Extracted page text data
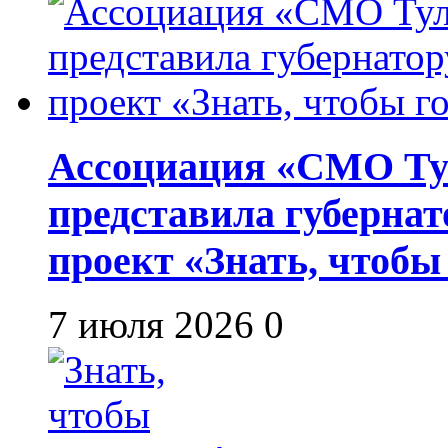
Ассоциация «СМО Ту
представила губернат
проект «Знать, чтобы
7 июля 2026
0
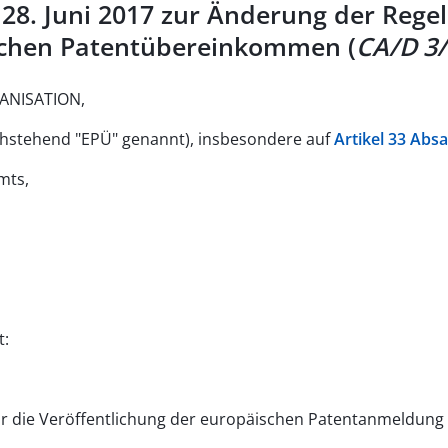
28. Juni 2017 zur Änderung der Regel
chen Patentübereinkommen (
CA/D 3
NISATION,
hstehend "EPÜ" genannt), insbesondere auf
Artikel 33 Abs
mts,
t:
für die Veröffentlichung der europäischen Patentanmeldu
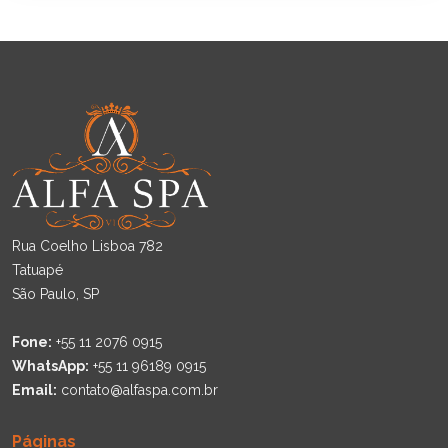
Rua Coelho Lisboa 782
Tatuapé
São Paulo, SP
Fone:
+55 11 2076 0915
WhatsApp:
+55 11 96189 0915
Email:
contato@alfaspa.com.br
Páginas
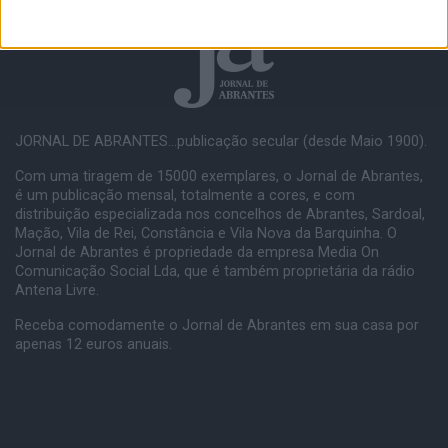
JORNAL DE ABRANTES...publicação secular (desde Maio 1900).
Com uma tiragem de 15000 exemplares, o Jornal de Abrantes,
é um publicação mensal, totalmente a cores, e com
distribuição especializada nos concelhos de Abrantes, Sardoal,
Mação, Vila de Rei, Constância e Vila Nova da Barquinha. O
Jornal de Abrantes é propriedade da empresa Media On
Comunicação Social Lda, que é também proprietária da rádio
Antena Livre.
Receba comodamente o Jornal de Abrantes em sua casa por
apenas 12 euros anuais.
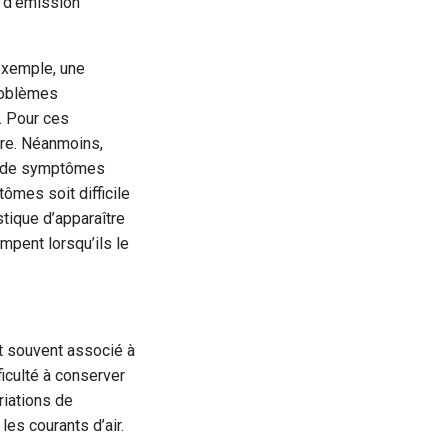
 d’émission
exemple, une
problèmes
. Pour ces
tre. Néanmoins,
ve de symptômes
ômes soit difficile
stique d’apparaître
ompent lorsqu’ils le
t souvent associé à
ficulté à conserver
riations de
les courants d’air.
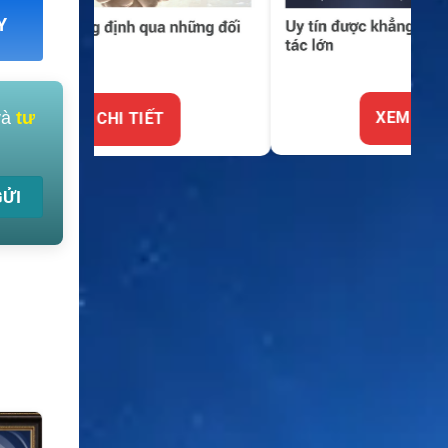
Y
và
tư
XEM CHI TIẾT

▸ **Activity**: What lines above hold the word "publicação"? List them all.

▸ **Final answer**:
JORNAL DE ABRANTES...publicação secular (desde Maio 1900).
é um publicação mensal, totalmente a cores, e com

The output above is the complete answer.